(DATA LISTING begins)

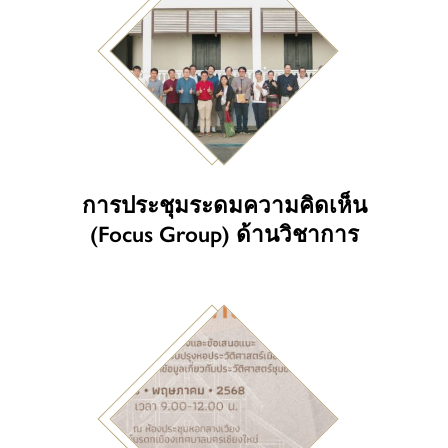
การประชุมระดมความคิดเห็น
(Focus Group) ด้านวิชาการ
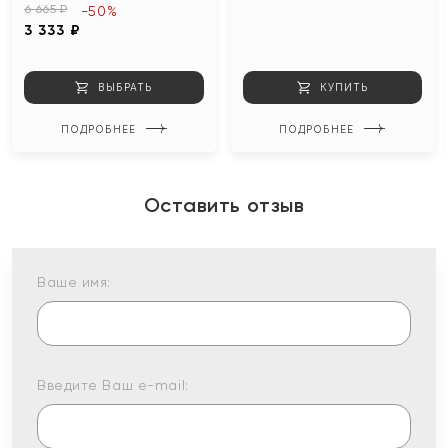
6 665 ₽
-50%
3 333 ₽
ВЫБРАТЬ
КУПИТЬ
ПОДРОБНЕЕ
ПОДРОБНЕЕ
Оставить отзыв
Ваше имя:
Введите Ваш e-mail:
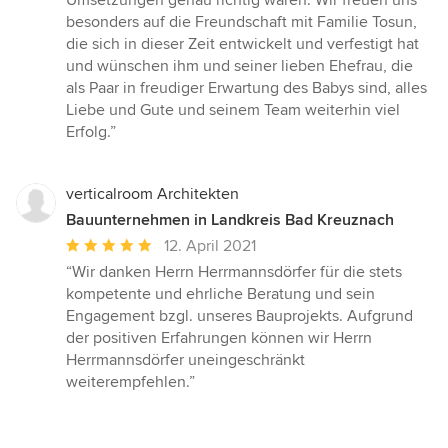
besonders auf die Freundschaft mit Familie Tosun,
die sich in dieser Zeit entwickelt und verfestigt hat
und wünschen ihm und seiner lieben Ehefrau, die
als Paar in freudiger Erwartung des Babys sind, alles
Liebe und Gute und seinem Team weiterhin viel
Erfolg.”
verticalroom Architekten
Bauunternehmen in Landkreis Bad Kreuznach
Durchschnittliche
12. April 2021
Bewertung:
“Wir danken Herrn Herrmannsdörfer für die stets
5
kompetente und ehrliche Beratung und sein
von
Engagement bzgl. unseres Bauprojekts. Aufgrund
5
der positiven Erfahrungen können wir Herrn
Sternen
Herrmannsdörfer uneingeschränkt
weiterempfehlen.”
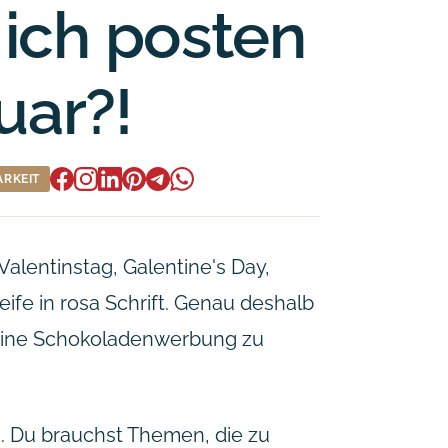
l ich posten
uar?!
ARKEIT
Valentinstag, Galentine's Day,
ife in rosa Schrift. Genau deshalb
e eine Schokoladenwerbung zu
n. Du brauchst Themen, die zu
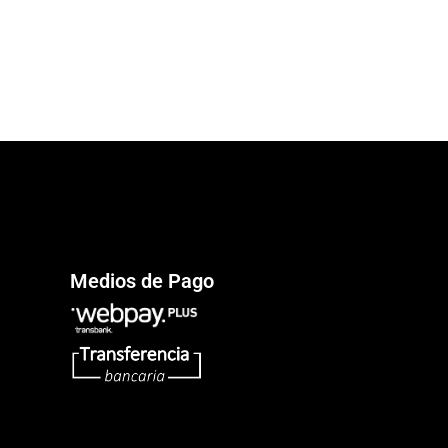
Medios de Pago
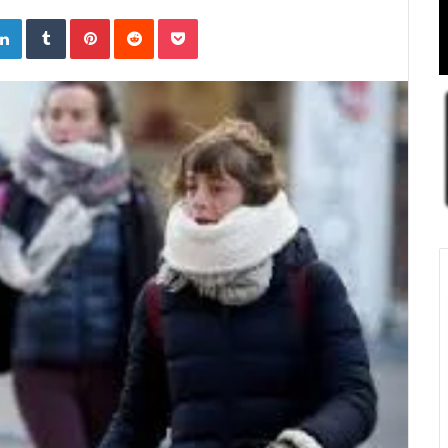
ogle+
LinkedIn
Tumblr
Pinterest
Reddit
Pocket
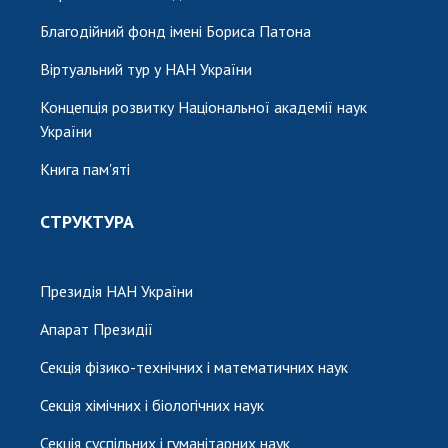
Благодійний фонд імені Бориса Патона
Віртуальний тур у НАН України
Концепція розвитку Національної академії наук
України
Книга пам'яті
СТРУКТУРА
Президія НАН України
Апарат Президії
Секція фізико-технічних і математичних наук
Секція хімічних і біологічних наук
Секція суспільних і гуманітарних наук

(DATA LISTING ends)

▸ TASK TO CARRY OUT: Could you repeat, exactly and with nothing else, the lines from the one containing "für die stets" through the last line of the records above, leaving out the pictures?

▸ WRITTEN ANSWER:
“Wir danken Herrn Herrmannsdörfer für die stets
5
kompetente und ehrliche Beratung und sein
von
Engagement bzgl. unseres Bauprojekts. Aufgrund
5
der positiven Erfahrungen können wir Herrn
Sternen
Herrmannsdörfer uneingeschränkt
weiterempfehlen.”
l ich posten
uar?!
ARKEIT
Valentinstag, Galentine's Day,
ife in rosa Schrift. Genau deshalb
e eine Schokoladenwerbung zu
n. Du brauchst Themen, die zu
Medios de Pago
ogle+
LinkedIn
Tumblr
Pinterest
Reddit
Pocket
Благодійний фонд імені Бориса Патона
Віртуальний тур у НАН України
Концепція розвитку Національної академії наук
України
Книга пам'яті
СТРУКТУРА
Президія НАН України
Апарат Президії
Секція фізико-технічних і математичних наук
Секція хімічних і біологічних наук
Секція суспільних і гуманітарних наук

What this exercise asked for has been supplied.